Advertising photo ‘postcard’ of a Fairchild Super “71" cargo plane. It was the first "purpose-built" civilian bush plane for use in remote and northern locales in Canada. It was the first metal-skinned aircraft to be built in the country.
Photo of two men loading a large wooden structure into a Fairchild Super "71" cargo plane with floats, tied to a dock.
Written on negative at bottom:
Fairchild Super “71” One Ton Freighter Pratt & Whitney 520 H.P. T1D1 Engine, with door panel removed for loading bulky freight P.1089
Written in pencil on back “Canada Fairchild Super 71”
On thick paper, size of a postcard (9 x 13.50 cm).
(Red text is an electronic watermark that is not physically part of the photo for sale)
The Fairchild Super 71 was a Canadian parasol-mounted high-wing monoplane cargo aircraft built by Fairchild Aircraft Ltd. (Canada). The Super 71 was an entirely new design that was the first "purpose-built" civilian bush plane for use in remote and northern locales in Canada.
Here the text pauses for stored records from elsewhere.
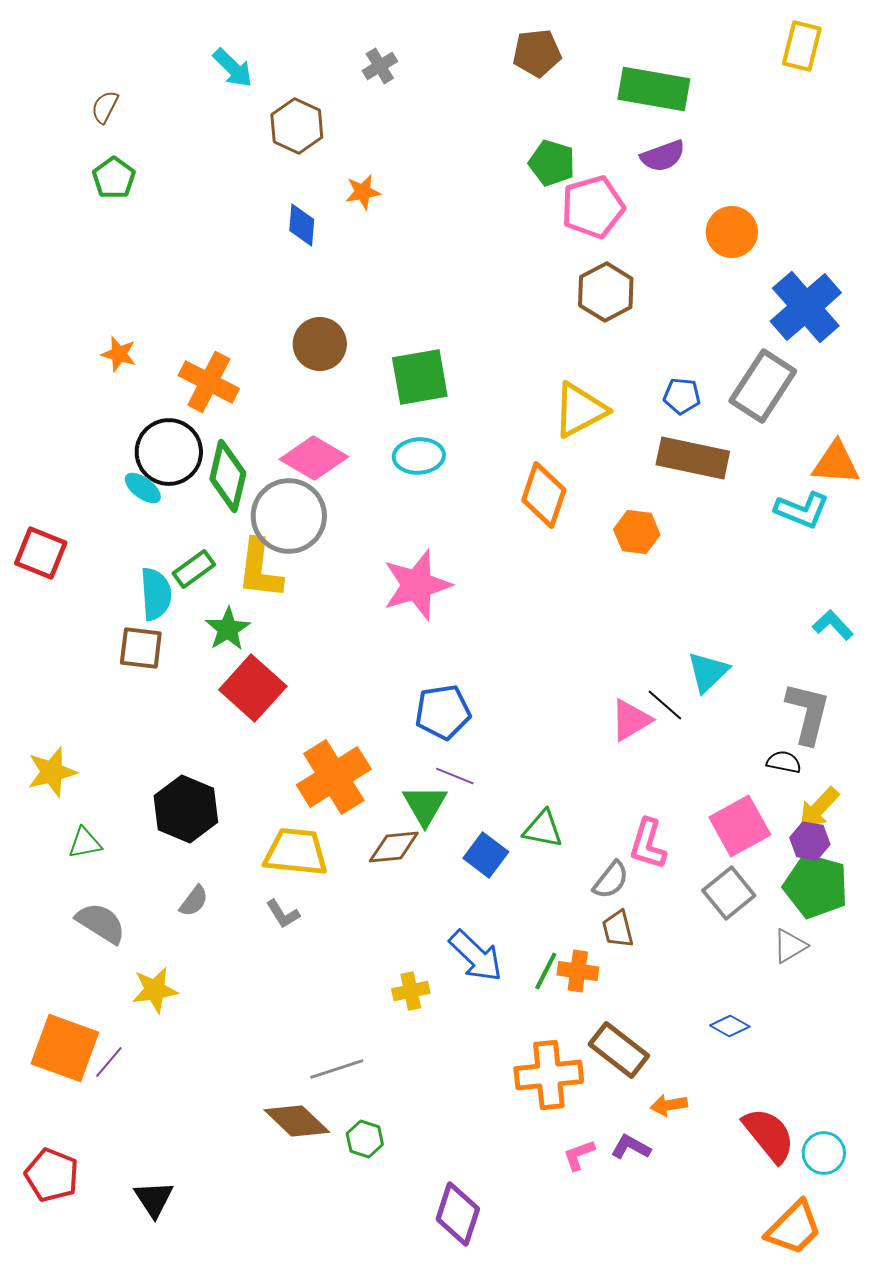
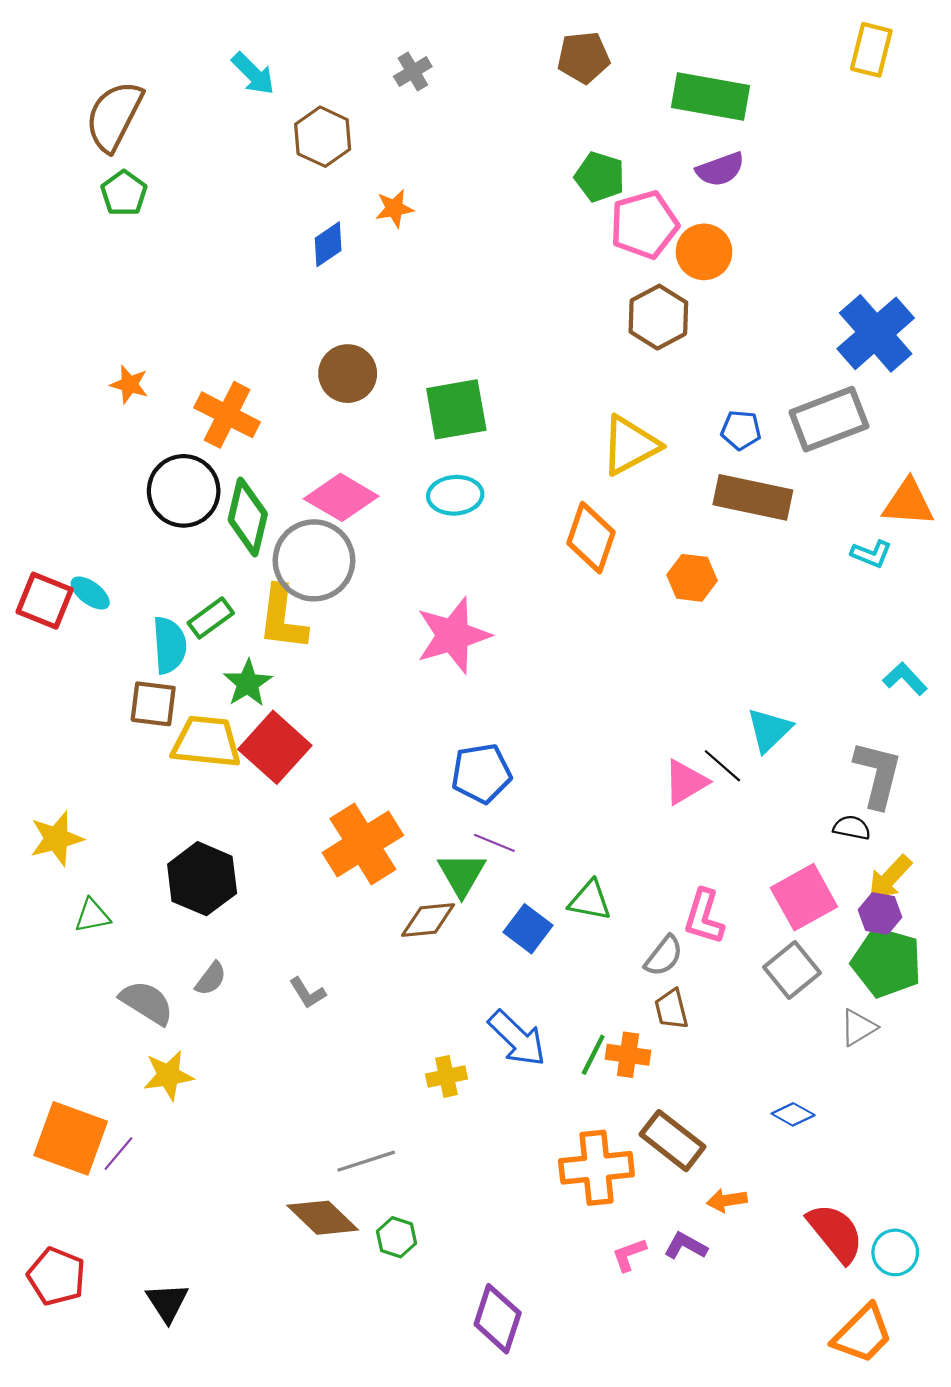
brown semicircle: (105, 107) -> (114, 116), size x2.0
blue diamond: (302, 225) -> (328, 244), turned 51
orange circle: (732, 232) -> (704, 252), moved
gray rectangle: (763, 386) -> (829, 419), turned 36
cyan ellipse: (143, 488) -> (90, 593), moved
cyan L-shape: (802, 510) -> (871, 554), size x0.7
yellow trapezoid: (296, 852) -> (206, 742), moved
gray semicircle: (101, 923) -> (147, 1003), moved

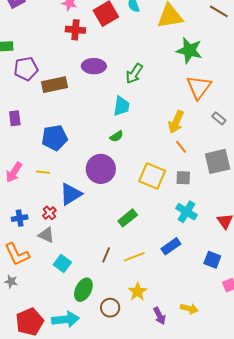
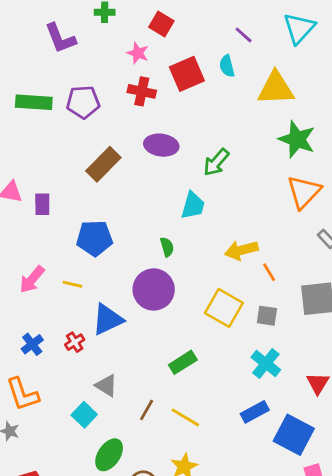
purple pentagon: (26, 69) -> (83, 102), moved
brown rectangle: (55, 85) -> (103, 164), turned -40
yellow arrow: (176, 122) -> (241, 250), moved, turned 45
green semicircle: (117, 136) -> (167, 247), moved, turned -80
blue cross: (20, 218) -> (32, 344), turned -35
gray triangle: (46, 235) -> (106, 386), moved
blue rectangle: (171, 246) -> (255, 412), moved
yellow line: (134, 257) -> (185, 417), turned 45
blue square: (212, 260) -> (294, 435), size x1.6

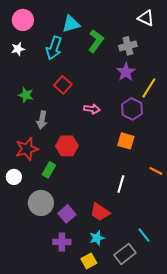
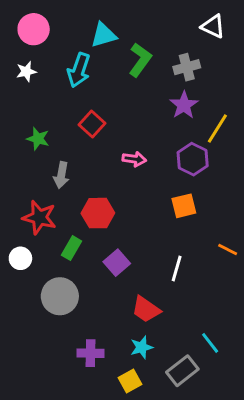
orange square: (126, 141) -> (184, 206), turned -30
red star: (27, 149) -> (39, 217), turned 30
purple square: (67, 214) -> (117, 263), moved

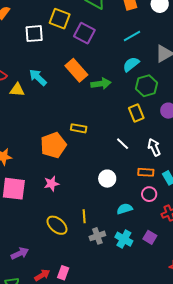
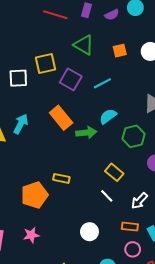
yellow square: (60, 19) -> (45, 64), turned -35
cyan line: (132, 36) -> (102, 83), moved
cyan semicircle: (131, 64) -> (108, 116), moved
cyan arrow: (38, 77) -> (21, 124), turned 72
yellow rectangle: (136, 113) -> (114, 172), moved, turned -30
white arrow: (154, 147) -> (139, 201), turned -114

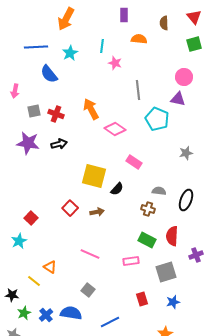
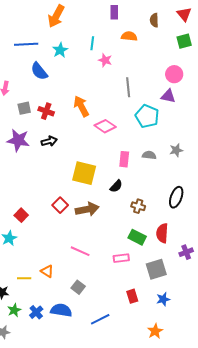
pink rectangle: (134, 162) -> (124, 159), turned 63
black semicircle: (117, 189) -> (116, 186), moved
gray semicircle: (159, 191) -> (149, 155), moved
brown arrow: (97, 212) -> (87, 209), size x1.6
orange triangle: (50, 267) -> (47, 271), moved
yellow line: (34, 281) -> (24, 278), turned -40

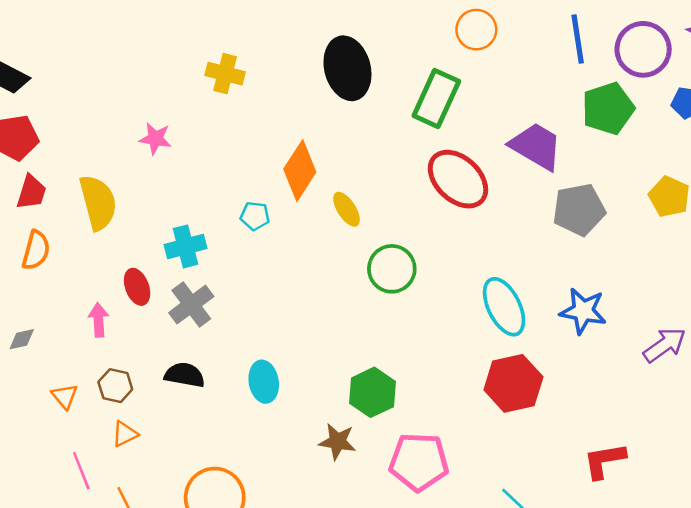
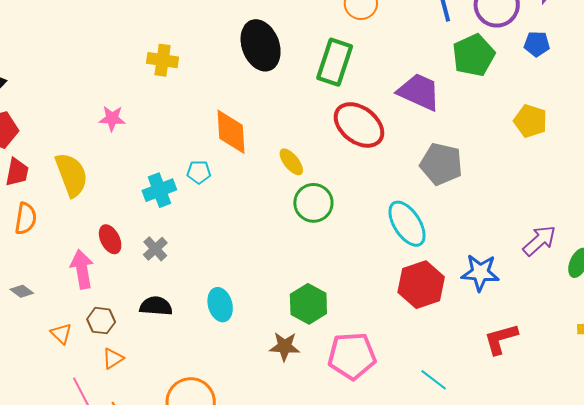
orange diamond: (300, 171) -> (231, 132), turned -30
yellow ellipse: (347, 209) -> (291, 162), moved
gray pentagon: (579, 210) -> (441, 164), moved, turned 30
cyan cross: (186, 246) -> (159, 190), moved
gray cross: (191, 305) -> (155, 249), size x0.7
blue star: (583, 311) -> (480, 273), moved
pink arrow: (98, 320) -> (82, 269), size x1.4
gray diamond: (22, 339) -> (22, 291), turned 55

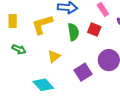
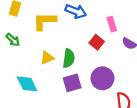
green semicircle: (73, 32) -> (69, 58), moved

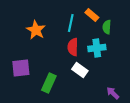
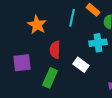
red semicircle: (73, 47) -> (55, 50), moved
Equipped with floats and powered by the 525 hp S1D1 Wasp, the Super 71 prototype, CF-AUJ, flew for the first time on 31 October 1934. After the aircraft completed airworthiness tests. it was loaned to Canadian Airways which conducted operational trials in both Quebec and Ontario before the aircraft was written off after running into a submerged log and sinking off Sioux Lookout, Ontario on 3 October 1940. Although the airframe was salvaged, Fairchild did not replace the aircraft with a completed Super 71 still at the factory, as the company was involved in a complete redesign based on the Super 71P (for photographic) variant that had been developed for the RCAF. A new wing mount and the change to a front cockpit were the two visible changes but the variant also had provision for multiple cameras and additional radio equipment. Two examples were built and placed in service in 1936.